A Nix parser in OCaml. Part 1: Lexer
Table of Contents
I think I may consider myself lucky for I work in a team which is while being a service assurance (hence naturally risk averse and conservative) team, still doesn't hesitate to use some "fancy" technologies when they make sense.
So we are slowly migrating from Puppet and Ubuntu hosts to NixOS. The technology makes it easy to build reproducible environments down to the byte level and, at the same time, have instantaneous roll-backs and recursive dependency locking. In other words, if a program "works on my machine" it is guaranteed to work in the production environment.
As a byproduct of that migration process I found myself writing considerable amounts of Nix code. Nix, the language, is essentially a DSL for writing package specifications. It is a pure, functional, lazy language and my inner PL geek is overwhelmed with glee to use it in production. The problem, however, is that tooling is almost non-existent (to the best of my knowledge). There's a somewhat stoic Emacs mode and a half-working third-party formatting tool. So the user experience is not that great. To top it off, the language is dynamically typed, which makes it easy to overlook some inevitable bugs lurking in the edge cases or due to omnipresent typos. With the above in mind, and getting some free time over the Christmas holidays, I set myself to write a Nix parser, since it's a prerequisite for almost any of the tools I had in mind1.

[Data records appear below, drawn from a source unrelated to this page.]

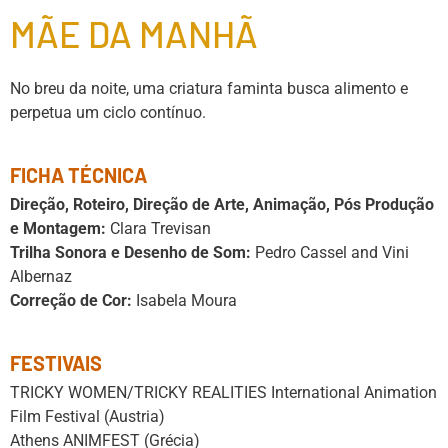
MÃE DA MANHÃ
No breu da noite, uma criatura faminta busca alimento e
perpetua um ciclo contínuo.
FICHA TÉCNICA
Direção, Roteiro, Direção de Arte, Animação, Pós Produção
e Montagem:
Clara Trevisan
Trilha Sonora e Desenho de Som:
Pedro Cassel and Vini
Albernaz
Correção de Cor:
Isabela Moura
FESTIVAIS
TRICKY WOMEN/TRICKY REALITIES International Animation
Film Festival (Austria)
Athens ANIMFEST (Grécia)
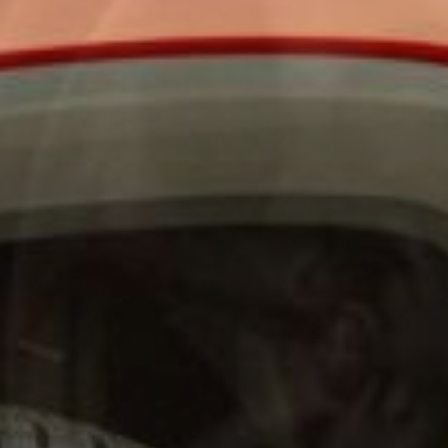
GESTIONE PRATICHE AUTOMOBILISTICHE
Hai poco tempo? Non ti preoccupare, la professionalità del nostro
staff è a tua disposizione per tutto quello che riguarda collaudi,
immatricolazioni, cambio detentore, cessazione targhe e pratiche
automobilistiche in generale.
SCOPRI DI PIÙ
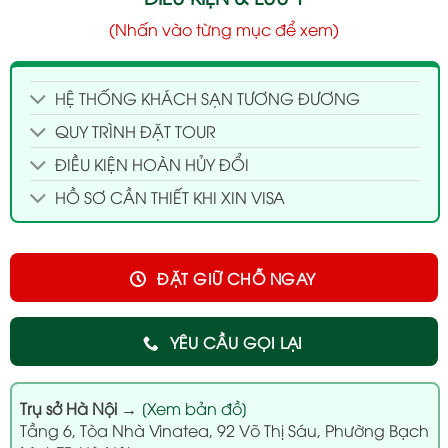
(Nhấn vào từng mục để xem)
HỆ THỐNG KHÁCH SẠN TƯƠNG ĐƯƠNG
QUY TRÌNH ĐẶT TOUR
ĐIỀU KIỆN HOÀN HỦY ĐỔI
HỒ SƠ CẦN THIẾT KHI XIN VISA
ĐẶT GIỮ CHỖ NGAY
YÊU CẦU GỌI LẠI
Trụ sở Hà Nội
→
[Xem bản đồ]
Tầng 6, Tòa Nhà Vinatea, 92 Võ Thị Sáu, Phường Bạch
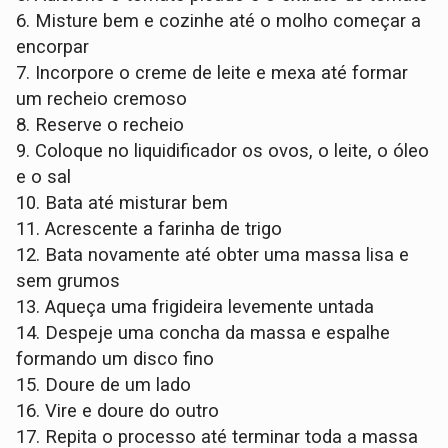
6.
Misture bem e cozinhe até o molho começar a
encorpar
7.
Incorpore o creme de leite e mexa até formar
um recheio cremoso
8.
Reserve o recheio
9.
Coloque no liquidificador os ovos, o leite, o óleo
e o sal
10.
Bata até misturar bem
11.
Acrescente a farinha de trigo
12.
Bata novamente até obter uma massa lisa e
sem grumos
13.
Aqueça uma frigideira levemente untada
14.
Despeje uma concha da massa e espalhe
formando um disco fino
15.
Doure de um lado
16.
Vire e doure do outro
17.
Repita o processo até terminar toda a massa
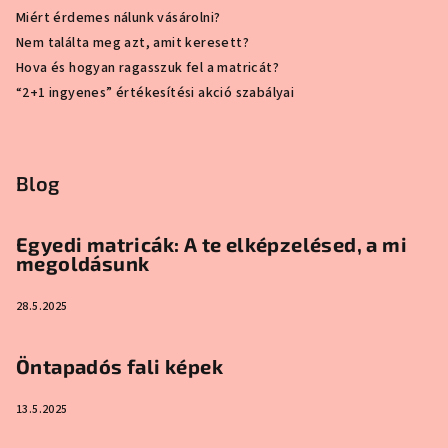
Miért érdemes nálunk vásárolni?
Nem találta meg azt, amit keresett?
Hova és hogyan ragasszuk fel a matricát?
“2+1 ingyenes” értékesítési akció szabályai
Blog
Egyedi matricák: A te elképzelésed, a mi
megoldásunk
28.5.2025
Öntapadós fali képek
13.5.2025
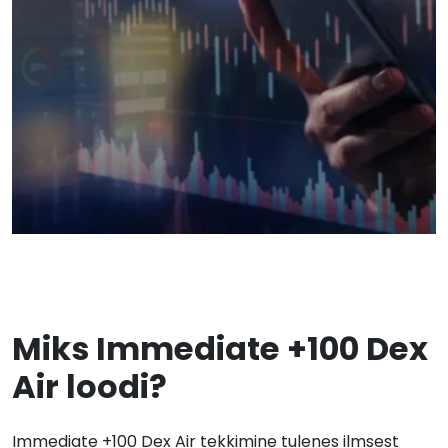
Miks Immediate +100 Dex
Air loodi?
Immediate +100 Dex Air tekkimine tulenes ilmsest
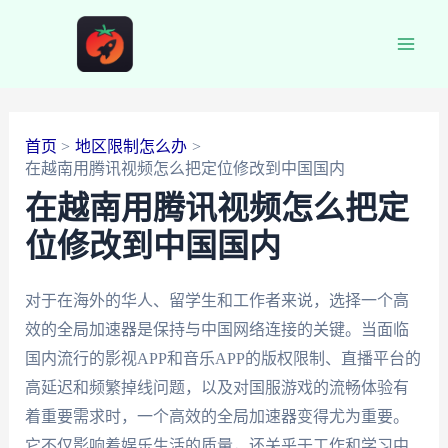
跳
至
Main
内
容
Men
首页
地区限制怎么办
在越南用腾讯视频怎么把定位修改到中国国内
在越南用腾讯视频怎么把定
位修改到中国国内
对于在海外的华人、留学生和工作者来说，选择一个高
效的全局加速器是保持与中国网络连接的关键。当面临
国内流行的影视APP和音乐APP的版权限制、直播平台的
高延迟和频繁掉线问题，以及对国服游戏的流畅体验有
着重要需求时，一个高效的全局加速器变得尤为重要。
它不仅影响着娱乐生活的质量，还关乎于工作和学习中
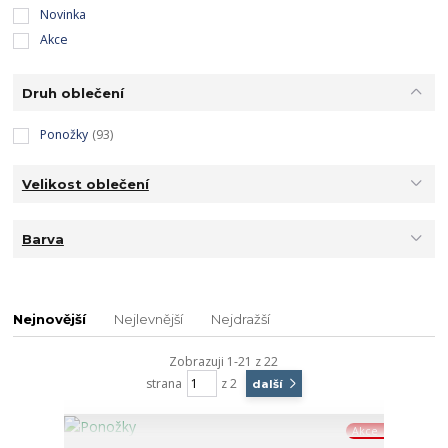
Novinka
Akce
Druh oblečení
Ponožky
(93)
Velikost oblečení
Barva
Nejnovější
Nejlevnější
Nejdražší
Zobrazuji 1-21 z 22
strana
z 2
další
Akce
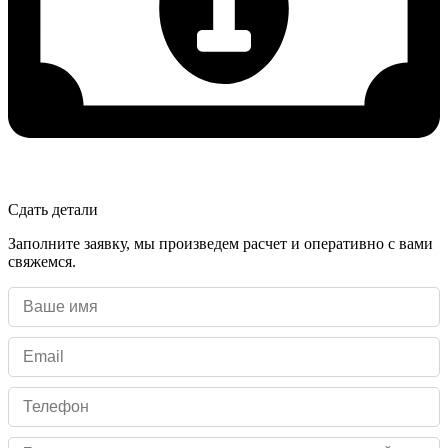
Сдать детали
Заполните заявку, мы произведем расчет и оперативно с вами
свяжемся.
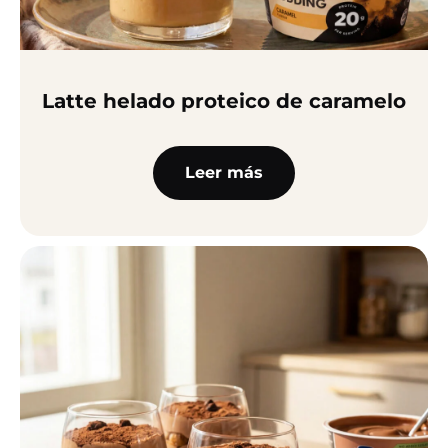
Latte helado proteico de caramelo
Leer más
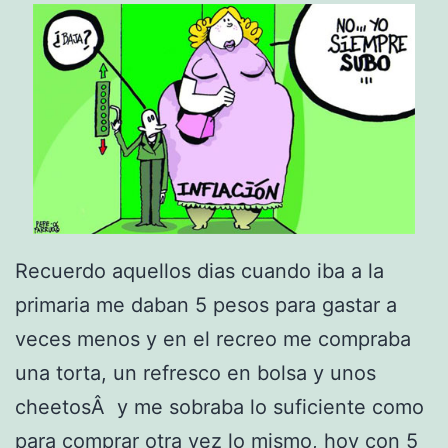
Recuerdo aquellos dias cuando iba a la
primaria me daban 5 pesos para gastar a
veces menos y en el recreo me compraba
una torta, un refresco en bolsa y unos
cheetosÂ y me sobraba lo suficiente como
para comprar otra vez lo mismo, hoy con 5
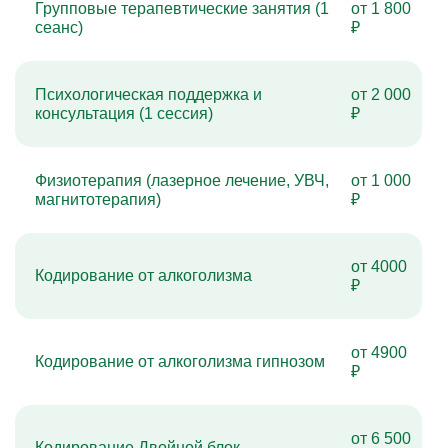
Групповые терапевтические занятия (1
от 1 800
сеанс)
₽
Психологическая поддержка и
от 2 000
консультация (1 сессия)
₽
Физиотерапия (лазерное лечение, УВЧ,
от 1 000
магнитотерапия)
₽
от 4000
Кодирование от алкоголизма
₽
от 4900
Кодирование от алкоголизма гипнозом
₽
от 6 500
Кодирование Двойной блок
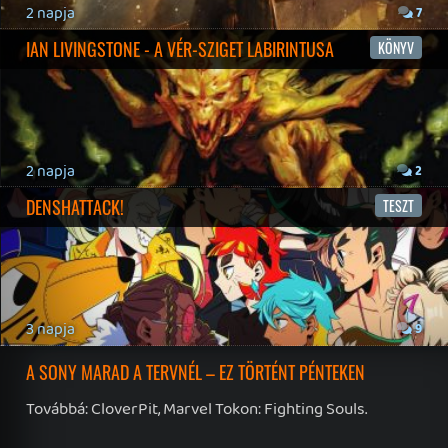
Twitter
|
Patreon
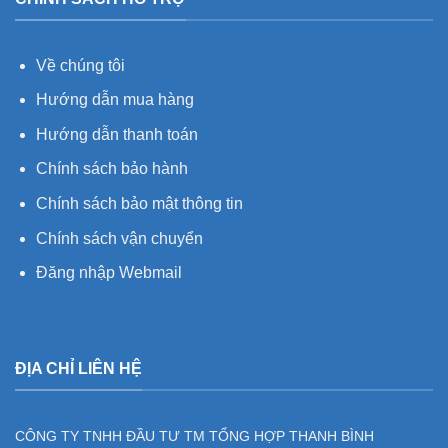
Về chúng tôi
Hướng dẫn mua hàng
Hướng dẫn thanh toán
Chính sách bảo hành
Chính sách bảo mật thông tin
Chính sách vận chuyển
Đăng nhập Webmail
ĐỊA CHỈ LIÊN HỆ
CÔNG TY TNHH ĐẦU TƯ TM TỔNG HỢP THANH BÌNH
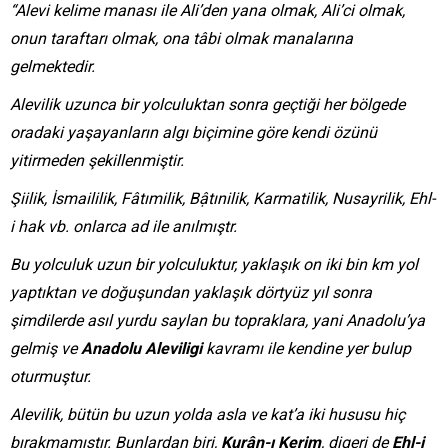
“Alevi kelime manası ile Ali’den yana olmak, Ali’ci olmak,
onun taraftarı olmak, ona tâbi olmak manalarına
gelmektedir.
Alevilik uzunca bir yolculuktan sonra geçtiği her bölgede
oradaki yaşayanların algı biçimine göre kendi özünü
yitirmeden şekillenmiştir.
Şiilik, İsmaililik, Fâtımilik, Bậtınilik, Karmatilik, Nusayrilik, Ehl-
i hak vb. onlarca ad ile anılmıştr.
Bu yolculuk uzun bir yolculuktur, yaklaşık on iki bin km yol
yaptıktan ve doğuşundan yaklaşık dörtyüz yıl sonra
şimdilerde asıl yurdu saylan bu topraklara, yani Anadolu’ya
gelmiş ve
Anadolu Aleviligi
kavramı ile kendine yer bulup
oturmuştur.
Alevilik, bütün bu uzun yolda asla ve kat’a iki hususu hiç
bırakmamıştır. Bunlardan biri,
Kurân-ı Kerim
, digeri de
Ehl-i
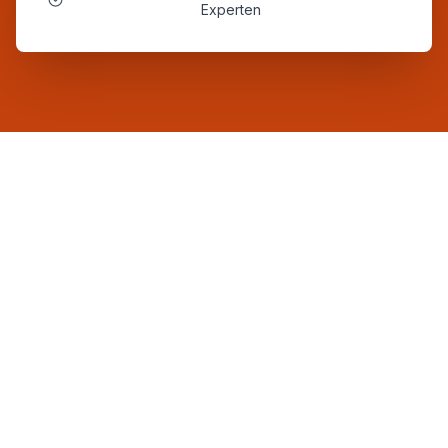
Experten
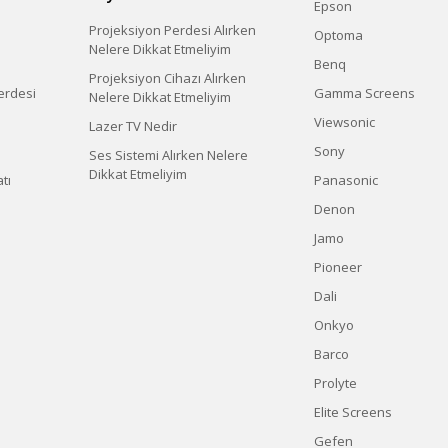
Epson
Projeksiyon Perdesi Alırken
Optoma
Nelere Dikkat Etmeliyim
Benq
Projeksiyon Cihazı Alırken
erdesi
Gamma Screens
Nelere Dikkat Etmeliyim
Viewsonic
Lazer TV Nedir
Sony
Ses Sistemi Alırken Nelere
Dikkat Etmeliyim
tı
Panasonic
Denon
Jamo
Pioneer
Dali
Onkyo
Barco
Prolyte
Elite Screens
Gefen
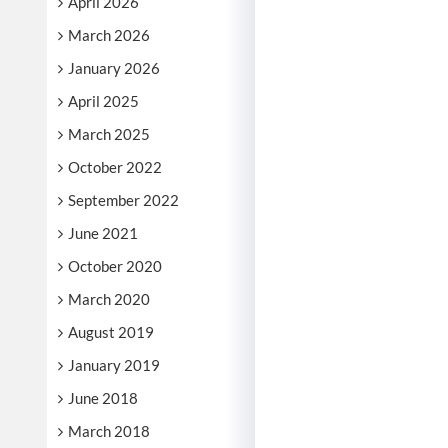
April 2026
March 2026
January 2026
April 2025
March 2025
October 2022
September 2022
June 2021
October 2020
March 2020
August 2019
January 2019
June 2018
March 2018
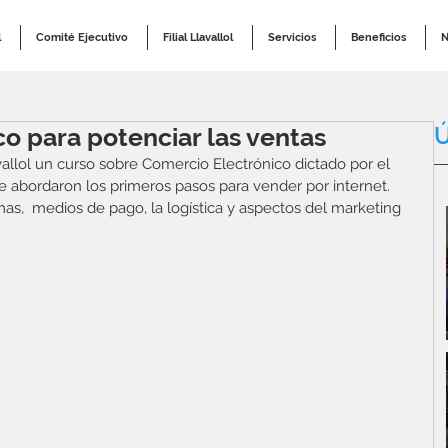
l
Comité Ejecutivo
Filial Llavallol
Servicios
Beneficios
N
Ú
o para potenciar las ventas
avallol un curso sobre Comercio Electrónico dictado por el 
se abordaron los primeros pasos para vender por internet. 
mas,  medios de pago, la logística y aspectos del marketing 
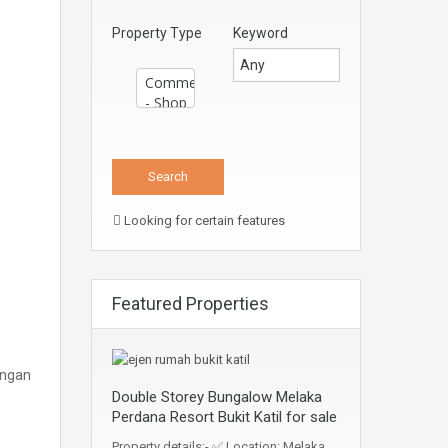
Property Type
Keyword
Looking for certain features
Featured Properties
engan
Double Storey Bungalow Melaka
Perdana Resort Bukit Katil for sale
Property details:- ✅ Location: Melaka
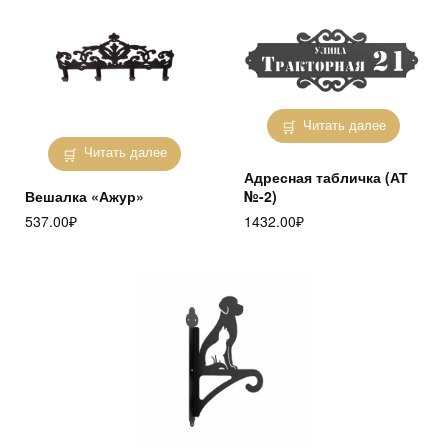
Читать далее
Читать далее
Адресная табличка (АТ
Вешалка «Ажур»
№-2)
537.00
₽
1432.00
₽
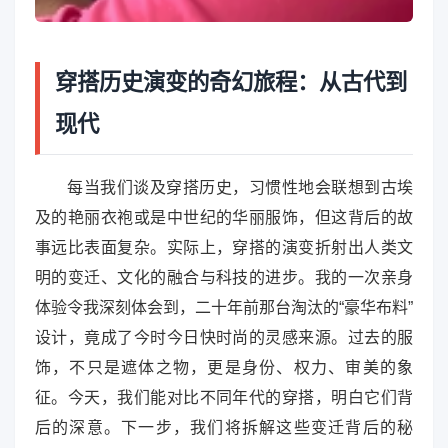
穿搭历史演变的奇幻旅程：从古代到
现代
每当我们谈及穿搭历史，习惯性地会联想到古埃
及的艳丽衣袍或是中世纪的华丽服饰，但这背后的故
事远比表面复杂。实际上，穿搭的演变折射出人类文
明的变迁、文化的融合与科技的进步。我的一次亲身
体验令我深刻体会到，二十年前那台淘汰的“豪华布料”
设计，竟成了今时今日快时尚的灵感来源。过去的服
饰，不只是遮体之物，更是身份、权力、审美的象
征。今天，我们能对比不同年代的穿搭，明白它们背
后的深意。下一步，我们将拆解这些变迁背后的秘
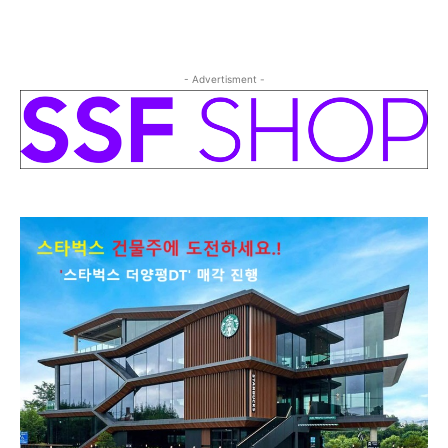
- Advertisment -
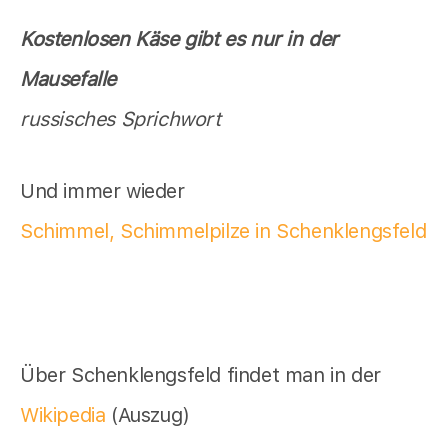
Kostenlosen Käse gibt es nur in der
Mausefalle
russisches Sprichwort
Und immer wieder
Schimmel, Schimmelpilze in Schenklengsfeld
Über Schenklengsfeld findet man in der
Wikipedia
(Auszug)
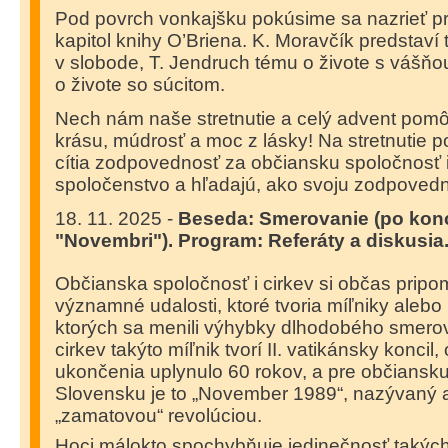
Pod povrch vonkajšku pokúsime sa nazrieť pr
kapitol knihy O’Briena. K. Moravčík predstaví 
v slobode, T. Jendruch tému o živote s vášňo
o živote so súcitom.
Nech nám naše stretnutie a celý advent pomô
krásu, múdrosť a moc z lásky! Na stretnutie p
cítia zodpovednosť za občiansku spoločnosť i
spoločenstvo a hľadajú, ako svoju zodpovedn
18. 11. 2025 -
Beseda: Smerovanie (po konci
"Novembri"). Program: Referáty a diskusia
Občianska spoločnosť i cirkev si občas pripo
významné udalosti, ktoré tvoria míľniky alebo 
ktorých sa menili výhybky dlhodobého smerov
cirkev takýto míľnik tvorí II. vatikánsky koncil,
ukončenia uplynulo 60 rokov, a pre občiansk
Slovensku je to „November 1989“, nazývaný a
„zamatovou“ revolúciou.
Hoci málokto spochybňuje jedinečnosť takýcht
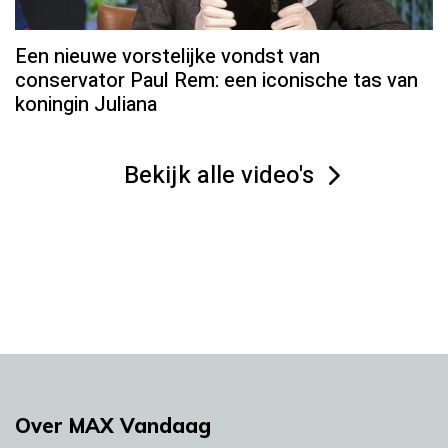
Een nieuwe vorstelijke vondst van
conservator Paul Rem: een iconische tas van
koningin Juliana
Bekijk alle video's
Over MAX Vandaag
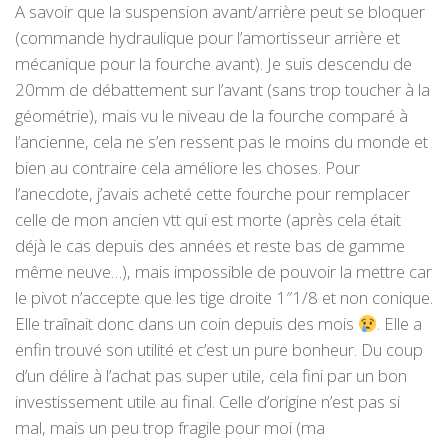
A savoir que la suspension avant/arrière peut se bloquer
(commande hydraulique pour l’amortisseur arrière et
mécanique pour la fourche avant). Je suis descendu de
20mm de débattement sur l’avant (sans trop toucher à la
géométrie), mais vu le niveau de la fourche comparé à
l’ancienne, cela ne s’en ressent pas le moins du monde et
bien au contraire cela améliore les choses. Pour
l’anecdote, j’avais acheté cette fourche pour remplacer
celle de mon ancien vtt qui est morte (après cela était
déjà le cas depuis des années et reste bas de gamme
même neuve…), mais impossible de pouvoir la mettre car
le pivot n’accepte que les tige droite 1″1/8 et non conique.
Elle traînait donc dans un coin depuis des mois
. Elle a
enfin trouvé son utilité et c’est un pure bonheur. Du coup
d’un délire à l’achat pas super utile, cela fini par un bon
investissement utile au final. Celle d’origine n’est pas si
mal, mais un peu trop fragile pour moi (ma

Lexer and Parser Dichotomy
When one wants to write a parser for a language, one has to come up with (or read the specification of) a grammar for that language. The grammar consists of a set of terminal and non-terminal symbols and a set of production rules which allow to generate any valid sentence in that language. The tricky part here (one of) is what exactly to choose as terminals. A lexer is used to convert the input character stream into the token stream or, in other words, into a stream of terminal symbols. The token stream is then fed into a parser which may output a parse tree or interpret it in-place.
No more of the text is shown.